Je secouai ma tête pour chasser ses idées de mon esprit. Il était hors de question que je révèle quoi que ce soit, les conséquences seraient bien trop dévastatrices. Tout ce que je devais faire, c'était me taire et vivre avec ça sur la conscience jusqu'à la fin de mes jours. De toute façon, vu que j'étais un aimant à ennuis, il ne devait pas me rester beaucoup de temps à attendre avant que je me fasse à mon tour tuer.
Axel était déjà en train de s'entrainer avec Clément, un autre élémentaire âgé de quelques années de plus que moi. Je les observais un moment essayer d'allumer une bougie.

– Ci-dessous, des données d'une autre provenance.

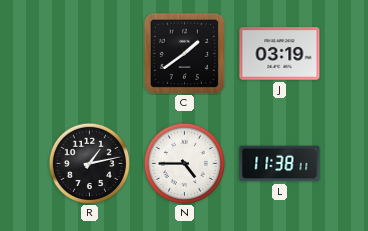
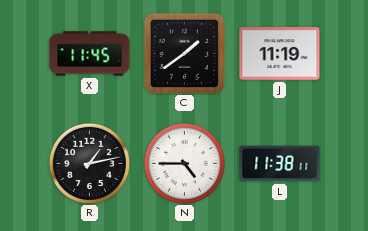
X: none -> 11:45
J: 03:19 -> 11:19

La plupart d'entre nous ne pouvaient pas créer leur élément. Par exemple, les élémentaires du feu manipulaient les flammes, mais ne pouvaient pas en faire apparaître à partir de rien. Il fallait une énergie considérable et une grande maîtrise du don pour y parvenir.
— Samuel, m'interpella Axel en remarquant ma présence. Je me demandais justement si tu allais venir.
— Désolé pour le retard, tout le quartier a été interrogé à cause du meurtre des deux policiers la nuit dernière.
— Ah ouais, intervint Clément en s'approchant. J'en ai entendu parler. Il paraît que c'est un gang d'élémentaires qui a fait ça.
— Aucune idée, répliquai-je en haussant les épaules. Tant qu'il ne me le mette pas sur le dos, je n'en ai rien à faire.
Axel rigola et me tapota amicalement l'épaule.
— On a deux flics en moins dans la région, c'est toujours ça de gagné.
L'heure passa très vite, mes résultats furent médiocres à tous les exercices. J'avais beaucoup de mal à me concentrer, je pensais sans cesse à ce qui s'était passé. Malgré tous mes efforts, je n'arrivais pas à me le sortir de la tête. Finalement, je décidai de rentrer plus tôt que prévu, forcer mon don ne servait à rien de toute façon, j'avais simplement besoin de repos.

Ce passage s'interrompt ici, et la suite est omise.